_What you will do:_ Every line of the entries below that mentions "werden" is to be copied out.
━━ Data to examine
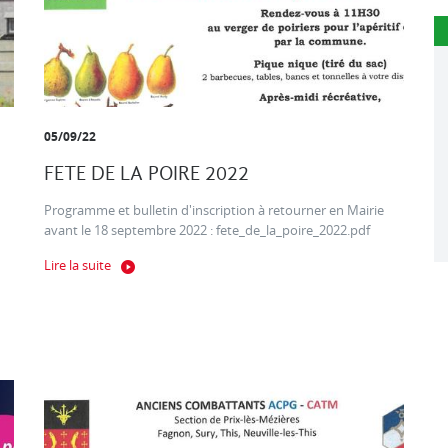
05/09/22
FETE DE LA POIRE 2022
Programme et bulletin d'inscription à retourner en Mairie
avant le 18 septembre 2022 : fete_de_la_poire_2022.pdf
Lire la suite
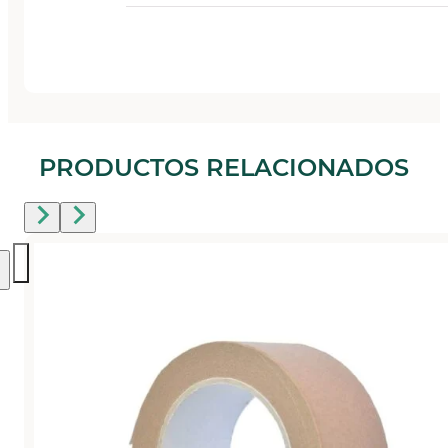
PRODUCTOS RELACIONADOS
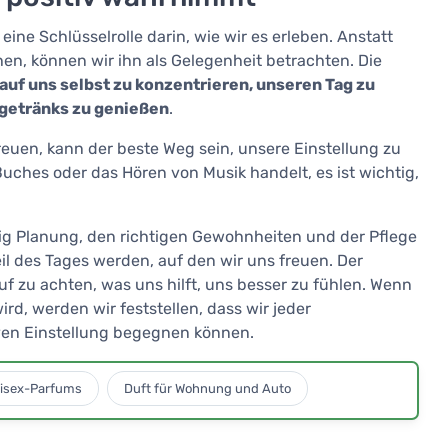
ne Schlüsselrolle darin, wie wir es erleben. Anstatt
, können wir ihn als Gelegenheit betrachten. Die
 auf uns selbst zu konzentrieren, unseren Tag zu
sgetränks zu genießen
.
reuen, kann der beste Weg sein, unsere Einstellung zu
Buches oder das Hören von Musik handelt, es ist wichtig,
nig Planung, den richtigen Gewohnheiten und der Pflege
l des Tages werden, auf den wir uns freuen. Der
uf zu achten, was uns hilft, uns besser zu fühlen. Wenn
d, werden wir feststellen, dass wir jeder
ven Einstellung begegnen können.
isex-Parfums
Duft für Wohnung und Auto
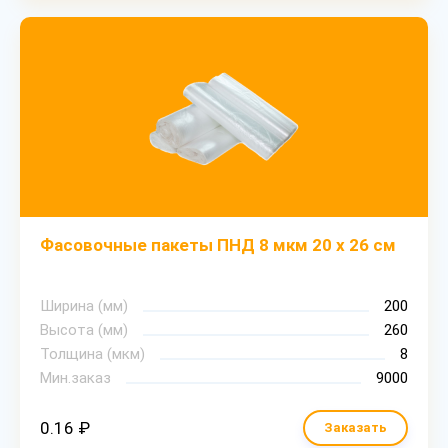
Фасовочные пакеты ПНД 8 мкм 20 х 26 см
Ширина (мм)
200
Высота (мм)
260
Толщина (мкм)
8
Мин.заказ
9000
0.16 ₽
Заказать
━━━━
━━ Data to examine
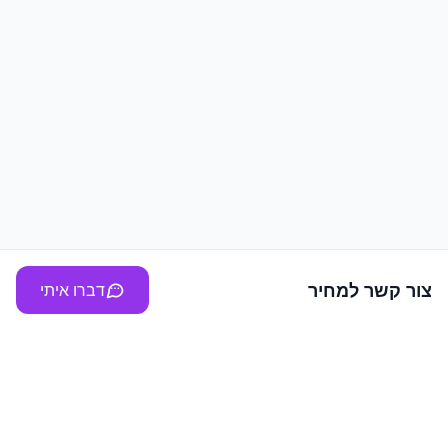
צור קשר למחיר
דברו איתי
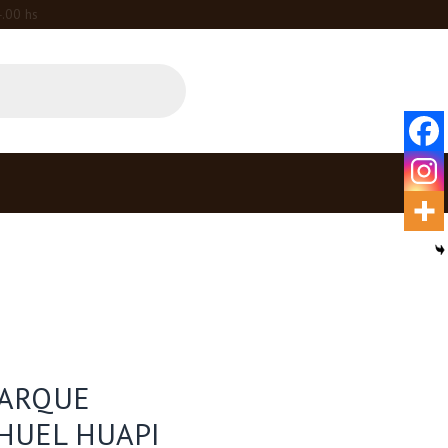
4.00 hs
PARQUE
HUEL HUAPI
━━━━
_Response area:_
l des Tages werden, auf den wir uns freuen. Der
d, werden wir feststellen, dass wir jeder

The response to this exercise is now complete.